> WORK INSTRUCTION
Hunt through the lines below for the string "Юстиниан" and copy each one that has it.

> Transcribed page contents
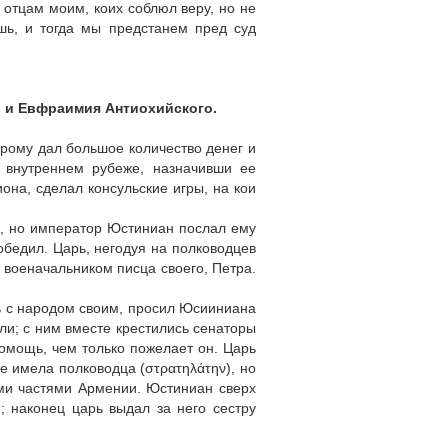
к отцам моим, коих соблюл веру, но не
шь, и тогда мы предстанем пред суд
, и Евфраимия Антиохийского.
рому дал большое количество денег и
 внутреннем рубеже, назначивши ее
она, сделал консульские игры, на кои
н, но император Юстиниан послал ему
обедил. Царь, негодуя на полководцев
л военачальником писца своего, Петра.
ь с народом своим, просил Юсииниана
ли; с ним вместе крестились сенаторы
омощь, чем только пожелает он. Царь
 имела полководца (στρατηλάτην), но
семи частями Армении. Юстиниан сверх
 наконец царь выдал за него сестру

> SOLVED EXERCISE
н, но император Юстиниан послал ему
семи частями Армении. Юстиниан сверх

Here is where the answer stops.